I'm not sure what the convention is for resurrecting old threads
but I felt it would be best to start fresh. For reference, the
older thread is here:
http://forum.dlang.org/thread/pyduqwmskkkoicsxi...@forum.dlang.org
tl;dr - I studied a paper with the goal of implementing a stable
3-way partitioning algorithm which runs in linear time without
allocating any memory on the heap. I spent over a month studying
that paper and only managed to understand about 80% of the
content. However, that was enough for me to derive a partitioning
algorithm which runs in O(n) time using O(log n) space.
The good news is that the O(log n) space can easily be allocated
on the stack so this achieves the original goal of avoiding
memory allocations. The bad news is that, despite running in
linear time, it comes at the cost of a huge constant factor which
makes it too slow for any practical purposes. It's a complex
algorithm which I never fully implemented but preliminary
benchmarks were discouraging.
With that said, I've been sitting on this for several months and
Phobos is still lacking a stable partition3 implementation so
it's about time I did something about that. I implemented a few
"potential candidates" with various pros and cons, two of which
can accept a variable-length buffer of a specific type.

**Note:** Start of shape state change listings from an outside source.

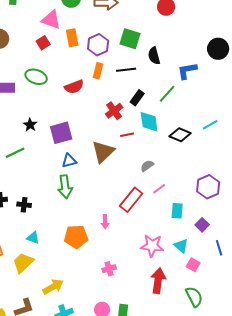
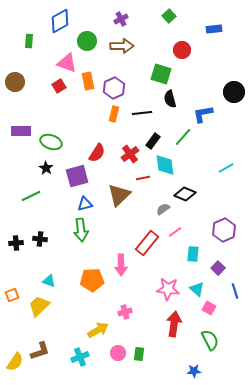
green square: (130, 39) -> (161, 74), moved
green ellipse: (36, 77) -> (51, 142), moved
red semicircle: (74, 87) -> (97, 153), moved, turned -36
black diamond: (180, 135) -> (185, 194), moved
black cross: (24, 205) -> (40, 239), moved
pink arrow: (105, 222) -> (121, 265), size x1.5
yellow arrow: (53, 287) -> (98, 330), moved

DPaste
isn't the best platform for running benchmarks so I suggest
compiling and running on your own machine.
http://dpaste.dzfl.pl/2a22af60baf9
Notes:
* "Assignments" requires the range have assignable elements;
"Swaps" and "Insertions" works on both swappable and assignable
elements.
* "Assignments Large Buffer" is how you would classically
implement a stable partitioning algorithm using O(n) space.
Clearly, it's by far the fastest.
* "Swaps Large Buffer" vigorously thrashes the cache so it gets
much slower on larger inputs.
* The recursive code is identical in all three implementations;
all that changes is the method for partitioning small sublists.
So it's possible to merge all these techniques into a single
function or even make them external functions separate from the
recursive code.
Any feedback is appreciated. I'll make a pull request once we
have consensus on what is the best solution.